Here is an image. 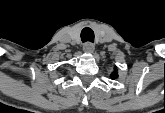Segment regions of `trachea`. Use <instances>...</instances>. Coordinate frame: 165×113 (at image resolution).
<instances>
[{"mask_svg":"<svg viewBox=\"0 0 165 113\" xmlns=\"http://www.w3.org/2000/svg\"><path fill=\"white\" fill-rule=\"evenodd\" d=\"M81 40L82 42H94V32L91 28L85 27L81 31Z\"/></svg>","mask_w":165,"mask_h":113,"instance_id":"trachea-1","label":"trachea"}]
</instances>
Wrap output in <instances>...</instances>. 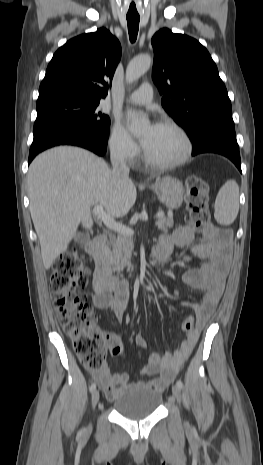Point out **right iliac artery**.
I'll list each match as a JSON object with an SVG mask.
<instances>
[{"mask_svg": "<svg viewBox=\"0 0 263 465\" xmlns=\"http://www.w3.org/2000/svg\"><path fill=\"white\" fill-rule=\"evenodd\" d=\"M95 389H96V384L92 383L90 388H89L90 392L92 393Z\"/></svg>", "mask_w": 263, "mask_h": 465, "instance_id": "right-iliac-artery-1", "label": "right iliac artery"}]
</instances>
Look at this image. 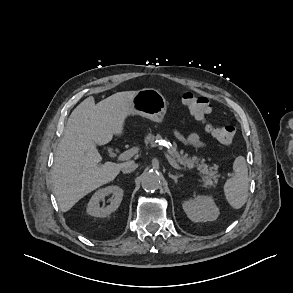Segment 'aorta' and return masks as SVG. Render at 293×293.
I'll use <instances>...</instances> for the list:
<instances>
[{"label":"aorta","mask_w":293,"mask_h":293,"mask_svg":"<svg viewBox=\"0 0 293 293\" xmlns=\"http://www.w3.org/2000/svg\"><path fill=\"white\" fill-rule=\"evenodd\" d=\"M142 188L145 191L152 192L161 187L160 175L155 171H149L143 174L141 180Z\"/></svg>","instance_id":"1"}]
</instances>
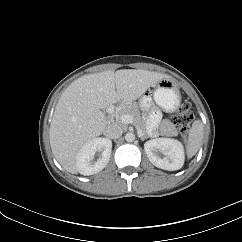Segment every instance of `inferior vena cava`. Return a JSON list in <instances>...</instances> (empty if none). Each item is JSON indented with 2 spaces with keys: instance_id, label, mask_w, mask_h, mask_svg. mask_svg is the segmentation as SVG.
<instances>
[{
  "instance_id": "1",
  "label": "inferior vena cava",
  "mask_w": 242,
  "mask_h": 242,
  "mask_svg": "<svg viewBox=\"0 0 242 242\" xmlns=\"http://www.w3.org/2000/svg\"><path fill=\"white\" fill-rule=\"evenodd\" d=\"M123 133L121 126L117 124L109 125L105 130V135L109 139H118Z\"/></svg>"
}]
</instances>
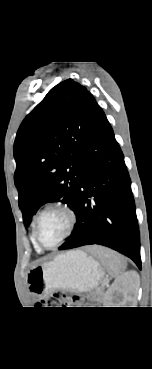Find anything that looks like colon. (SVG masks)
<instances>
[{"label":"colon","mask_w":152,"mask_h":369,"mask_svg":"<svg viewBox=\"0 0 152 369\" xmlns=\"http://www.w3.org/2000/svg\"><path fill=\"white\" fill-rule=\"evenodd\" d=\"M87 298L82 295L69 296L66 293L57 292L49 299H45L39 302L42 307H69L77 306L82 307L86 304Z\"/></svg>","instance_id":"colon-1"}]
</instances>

============================================================

PROBLEM DETAILS
I need the lines from the line holding "Segment every instance" through the end of the material, inclusive, restated word for word and without pictures.

ANSWER TO THIS EXERCISE
Segment every instance of `inferior vena cava`. Return a JSON list in <instances>...</instances> (empty if none). Each item is JSON indented with 2 spaces with keys: instance_id, label, mask_w, mask_h, mask_svg. mask_svg is the segmentation as SVG.
<instances>
[{
  "instance_id": "1",
  "label": "inferior vena cava",
  "mask_w": 242,
  "mask_h": 242,
  "mask_svg": "<svg viewBox=\"0 0 242 242\" xmlns=\"http://www.w3.org/2000/svg\"><path fill=\"white\" fill-rule=\"evenodd\" d=\"M123 133L121 126L117 124L109 125L105 130V135L109 139H118Z\"/></svg>"
}]
</instances>
Find anything that looks like colon. (SVG masks)
<instances>
[{"label":"colon","mask_w":152,"mask_h":369,"mask_svg":"<svg viewBox=\"0 0 152 369\" xmlns=\"http://www.w3.org/2000/svg\"><path fill=\"white\" fill-rule=\"evenodd\" d=\"M87 298L82 295L69 296L66 293L57 292L49 299H45L39 302L42 307H69L77 306L82 307L86 304Z\"/></svg>","instance_id":"colon-1"}]
</instances>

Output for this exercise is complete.